Les chants, bruits au dessus, lui parvenaient étouffés. Sa voix n'était pas couverte pas eux. Alors pourquoi ne répondit-il pas ?

Descendant au milieu des caisses contenant nourriture, épices et objets, il se déplaça parmi les tonneaux dissimulés dans l'ombre. Il faisait noir dans la pièce, les ombres engloutissant chaque parcelle de l'endroit. Il avait un peu de mal à se repérer, allant même jusqu'à se cogner sur un des meubles en bois. La douleur lui tira un faible grognement. Il était loin d'être douillé, mais cela lui faisait mal quand même !

« Sin, fais moins de bruit s'il te plait.

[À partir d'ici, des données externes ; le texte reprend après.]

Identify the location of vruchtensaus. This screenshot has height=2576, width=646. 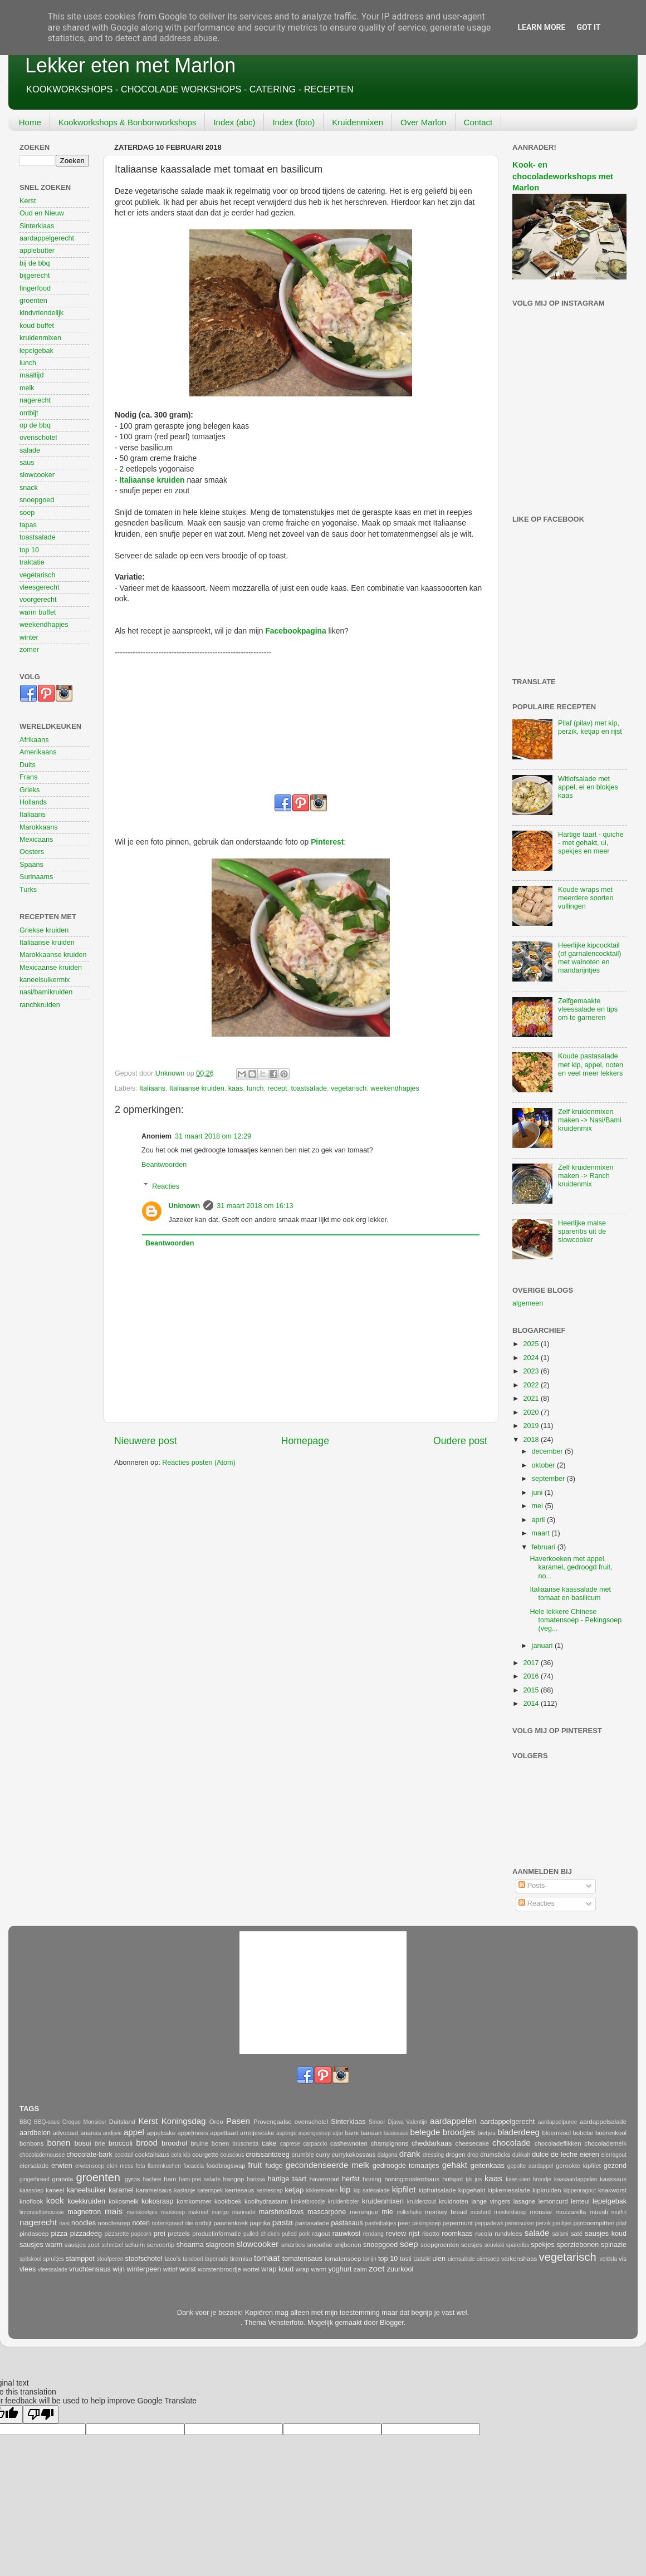
(90, 2269).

- Jaffar, tu te caches où ? »

Il entendit clairement le soupir d'agacement du plus jeune. Il n'était pas loin ! Agitant la tête dans tous les sens, il chercha d'où provenait la voix. Mais il ne voyait rien…

« A ta gauche, juste derrière les tonneaux, abrutit… »

Faisant fi de l'insulte, le futur roi se dirigea vers l'endroit que lui avait indiqué son ami, tout en se demandant comment Jaffar l'avait localisé. Arrivant au niveau des barriques, il remarqua qu'une faible lueur émanait de derrière. Agile, Sinbad monta sur les conteneurs un peu plus grands que lui pour trouver derrière Jaffar devant des montagnes de feuilles de feuilles et une bougie illuminant l'environnement.

Il se reçut un cou p d'œil vaguement agacé de la personne, auquel il répondit par un grand sourire.

« Re !

- Tu m'ennuies, là… »

Sautant souplement dans le « repère » du plus petit, il fit un rapide tour des lieux, toujours sous les yeux attentifs et énervés de l'enfant.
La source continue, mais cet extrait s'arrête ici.